Imagine that we’re debating a law that reads:
“No person, individual, association, corporation, partnership, or club holding a liquor-control license, wine, or beer permit, which authorizes on-the-premises consumption, nor his or her agents or employees shall allow a person who is 50 years or older to enter or remain in the licensed or permitted establishment between the hours of 10 p.m. and closing.”
Of course, restricting the legal right of older citizens to freely associate is ludicrous, outrageous, and completely unacceptable. As fair-minded Iowans, we wouldn’t stand for such a law, however benevolent the reasons advanced by the law’s proponents and regardless of how many community leaders endorsed it.
Replace the words “is 50 years or older” with “who has not yet attained the legal age,” and you have the 21 bar-entry ordinance.
But is discriminating against a younger demographic of Iowa City citizens really the moral equivalent of discriminating against older citizens? Apparently so, according to Iowa City’s own human-rights ordinance enshrined in the city code:
“It shall be unlawful for any person to deny any other person the full and equal enjoyment of the goods, services, facilities, privileges, advantages of any place of public accommodation because of age, color, creed, disability, gender identity, marital status, national origin, race, religion, sex or sexual orientation.”
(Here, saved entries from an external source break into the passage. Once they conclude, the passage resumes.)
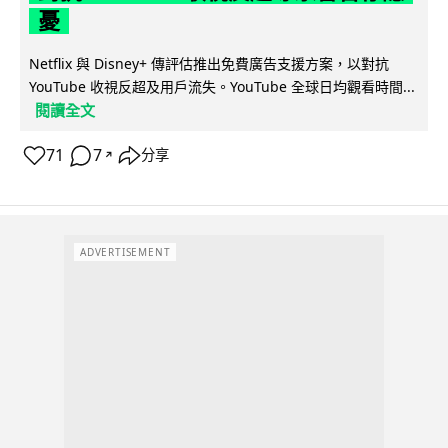
憂
Netflix 與 Disney+ 傳評估推出免費廣告支援方案，以對抗
YouTube 收視反超及用戶流失。YouTube 全球日均觀看時間...
閱讀全文
71
7
分享
↗
ADVERTISEMENT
Apparently staff brought this conflict to the attention of the city recently. In true Orwellian fashion, the council has decided to redefine human rights to specifically exclude the 21-ordinance as a human-rights violation. Poof. Age no longer matters.
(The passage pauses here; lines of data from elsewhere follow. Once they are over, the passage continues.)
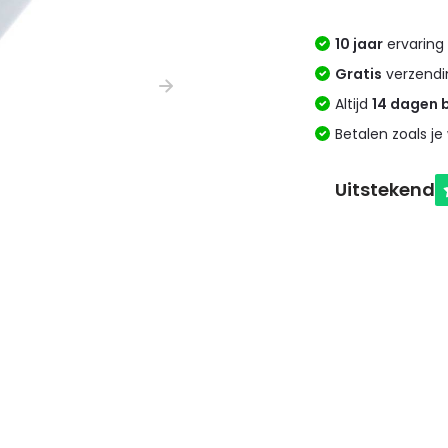
10 jaar
ervaring 
Gratis
verzendi
Altijd
14 dagen 
Betalen zoals je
City councilors chose a path of political expedience and hypocrisy. But what about the rest of us, those who don’t have political careers to protect or the need to publicly save face? Do we fold human rights neatly into a box that we call the law, or do the inalienable nature of such rights impel us to reconsider the law itself?
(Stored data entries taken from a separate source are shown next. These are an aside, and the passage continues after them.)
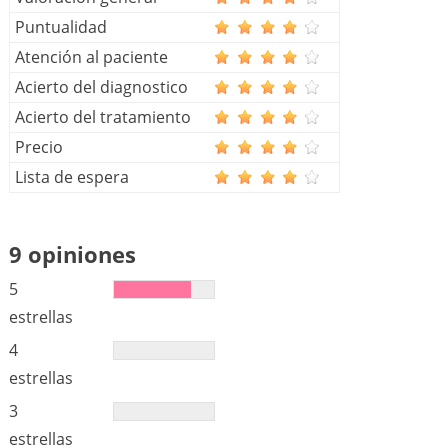
Puntualidad
Atención al paciente
Acierto del diagnostico
Acierto del tratamiento
Precio
Lista de espera
9 opiniones
5
estrellas
4
estrellas
3
estrellas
I wish that Sally Mason understood the irony that each time she extols the “nanny state” by promoting the 21-ordinance in a speech to the student council or in a press interview, she actually works against instructors who demand personal responsibility, hard work, and academic excellence in the classroom. Students rightly perceive the hypocrisy of the mixed message between rights and responsibilities: “Study hard, but be home in bed by 10 o’clock.”
One issue rarely mentioned is the example we’re setting for our ever-growing contingent of international students, many of whom hail from countries whose governments are considered less than democratic. These students are watching: Is America still the land of the free and the home of the brave? Are vulnerable minorities (in this case, young adults) treated with dignity and respect?
I call on students to vote YES on Public Measure G to affirm that you matter. (It’s especially easy for in-state and out-of-state students to register and vote early at campus locations before Oct. 25.)
Vote YES for your fellow students’ dignity and self-respect. Vote YES to show your international colleagues (international students) that the American dreams of freedom and equality are alive and well, right here in Iowa City.
Much has been debated about safety. The consensus seems to be that downtown is quieter but that house parties are better attended since 2010. But if the goal is a quiet downtown at the expense of freedom, then let’s be fair about it by passing a curfew that forbids everyone from being downtown after 10 p.m. Short of that, and in the great Iowan tradition of grace and fair play, let’s remove the human-rights violation known as the 21-ordinance. Vote yes on Public Measure G.
Blake Whitten is a lecturer in the Department of Economics and the Department of Statistics.